Bir ailenin melankolik yansıması: Alt tarafı dünyanın sonu
Çarşamba, Nisan 12, 2017
Xavier
Dolan’ın kendisine ait bir sinema dünyası var. Başlangıçta onun filmleri
izleyene yabancı gelse de zamanla filmlerini izlemeye başlıyor sinemaseverler.
Dolan’ın son filmi Alt Tarafı Dünyanın Sonu filmi, sonunda ülkemizde vizyona
girdi. Başka Sinema olmasa ülkemizde kaliteli sanat filmini vizyonda izleyeme
fırsatımız olmayacaktı. Xavier Dolan’ın filmleri eskiden vizyona girmezdi.

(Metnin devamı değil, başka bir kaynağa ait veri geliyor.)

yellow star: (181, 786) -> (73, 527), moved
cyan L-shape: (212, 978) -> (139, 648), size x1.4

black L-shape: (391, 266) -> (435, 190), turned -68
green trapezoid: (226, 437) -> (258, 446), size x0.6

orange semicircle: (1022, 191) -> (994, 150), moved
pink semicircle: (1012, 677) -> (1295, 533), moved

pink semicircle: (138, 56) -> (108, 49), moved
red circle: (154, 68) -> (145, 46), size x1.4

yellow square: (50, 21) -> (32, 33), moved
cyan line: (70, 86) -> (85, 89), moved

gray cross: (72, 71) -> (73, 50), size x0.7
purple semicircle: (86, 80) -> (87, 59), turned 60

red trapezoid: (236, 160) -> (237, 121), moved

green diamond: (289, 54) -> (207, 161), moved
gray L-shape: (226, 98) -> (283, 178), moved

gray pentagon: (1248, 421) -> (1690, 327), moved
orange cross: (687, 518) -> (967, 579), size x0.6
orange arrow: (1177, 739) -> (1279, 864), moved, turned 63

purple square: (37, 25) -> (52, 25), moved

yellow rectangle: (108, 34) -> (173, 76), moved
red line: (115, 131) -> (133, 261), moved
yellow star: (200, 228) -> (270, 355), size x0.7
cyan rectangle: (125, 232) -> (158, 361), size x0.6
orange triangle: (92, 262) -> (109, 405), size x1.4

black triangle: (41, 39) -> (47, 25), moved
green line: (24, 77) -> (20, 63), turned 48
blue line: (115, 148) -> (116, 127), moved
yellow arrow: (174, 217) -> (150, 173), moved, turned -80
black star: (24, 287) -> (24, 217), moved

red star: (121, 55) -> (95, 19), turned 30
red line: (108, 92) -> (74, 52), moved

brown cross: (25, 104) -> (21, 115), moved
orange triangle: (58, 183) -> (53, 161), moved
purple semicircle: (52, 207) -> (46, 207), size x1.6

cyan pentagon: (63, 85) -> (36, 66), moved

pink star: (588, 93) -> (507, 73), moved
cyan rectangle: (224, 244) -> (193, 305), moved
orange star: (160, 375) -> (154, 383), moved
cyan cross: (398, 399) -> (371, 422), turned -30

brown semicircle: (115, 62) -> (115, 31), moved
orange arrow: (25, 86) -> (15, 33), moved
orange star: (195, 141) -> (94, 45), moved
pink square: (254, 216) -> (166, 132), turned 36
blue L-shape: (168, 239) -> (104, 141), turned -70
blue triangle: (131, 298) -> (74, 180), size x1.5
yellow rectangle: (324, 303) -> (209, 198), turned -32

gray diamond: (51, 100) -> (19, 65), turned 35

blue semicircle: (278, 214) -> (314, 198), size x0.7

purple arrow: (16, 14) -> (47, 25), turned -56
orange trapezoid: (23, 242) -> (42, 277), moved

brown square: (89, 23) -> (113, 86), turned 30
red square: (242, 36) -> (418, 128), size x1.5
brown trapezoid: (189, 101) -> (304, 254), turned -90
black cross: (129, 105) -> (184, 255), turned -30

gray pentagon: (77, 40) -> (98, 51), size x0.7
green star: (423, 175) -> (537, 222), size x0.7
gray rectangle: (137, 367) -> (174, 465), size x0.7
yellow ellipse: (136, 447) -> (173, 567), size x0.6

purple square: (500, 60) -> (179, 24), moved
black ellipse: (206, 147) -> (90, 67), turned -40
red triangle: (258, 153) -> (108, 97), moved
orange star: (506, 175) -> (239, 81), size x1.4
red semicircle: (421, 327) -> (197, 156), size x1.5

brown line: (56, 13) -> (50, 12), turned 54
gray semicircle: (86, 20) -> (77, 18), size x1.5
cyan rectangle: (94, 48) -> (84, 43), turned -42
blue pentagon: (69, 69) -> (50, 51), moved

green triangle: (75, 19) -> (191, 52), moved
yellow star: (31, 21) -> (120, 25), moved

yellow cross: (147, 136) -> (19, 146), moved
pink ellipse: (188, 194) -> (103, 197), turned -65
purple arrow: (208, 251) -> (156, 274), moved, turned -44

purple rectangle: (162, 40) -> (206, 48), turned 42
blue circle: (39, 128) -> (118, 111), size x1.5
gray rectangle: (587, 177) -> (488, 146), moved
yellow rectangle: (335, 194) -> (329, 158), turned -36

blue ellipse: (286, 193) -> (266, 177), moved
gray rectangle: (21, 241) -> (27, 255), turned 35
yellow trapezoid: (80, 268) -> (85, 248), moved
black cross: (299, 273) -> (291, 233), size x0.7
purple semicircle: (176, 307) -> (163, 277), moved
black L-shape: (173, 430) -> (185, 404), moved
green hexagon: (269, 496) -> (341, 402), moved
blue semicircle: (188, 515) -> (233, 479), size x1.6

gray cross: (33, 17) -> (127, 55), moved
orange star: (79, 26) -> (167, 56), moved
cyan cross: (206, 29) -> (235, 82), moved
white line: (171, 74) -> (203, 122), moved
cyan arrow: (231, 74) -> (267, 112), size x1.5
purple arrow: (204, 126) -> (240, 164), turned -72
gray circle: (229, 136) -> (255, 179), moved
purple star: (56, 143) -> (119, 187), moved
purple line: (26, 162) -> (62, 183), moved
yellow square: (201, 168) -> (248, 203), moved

Laurence Anyways filmi ülkemizde vizyona girmemişti mesela. Mommy filminde elde
ettiği başarıdan sonra başta Cannes olmak üzere aldığı sayısız ödüllerle sinema
sektöründe kendini ispatlamış oldu.
Henüz çok genç olmasına rağmen zehir
gibi bir zekası var. Hayatta gizli kalmış detayları, güzellikleri filmlerinde
öyle güzel bir anda izleyiciye sunuyor ki izleyenler hayrete düşüyor ve o anın
ne kadar güzel olduğu aklına geliyor. Mesela son filminde anne karakteri bir
piknik anısını anlatıyor. Daha sonra anlatılanlar kesik kesik görüntülerle
izleyenin hafızasına yerleşiyor ve şimdilerde unutulan doğal faaliyetlerden
birini bize hatırlatıyor yönetmen.
Alt Tarafı Dünyanın Sonu filmi ne
anlatıyor biraz ondan bahsedeyim sizlere kısaca.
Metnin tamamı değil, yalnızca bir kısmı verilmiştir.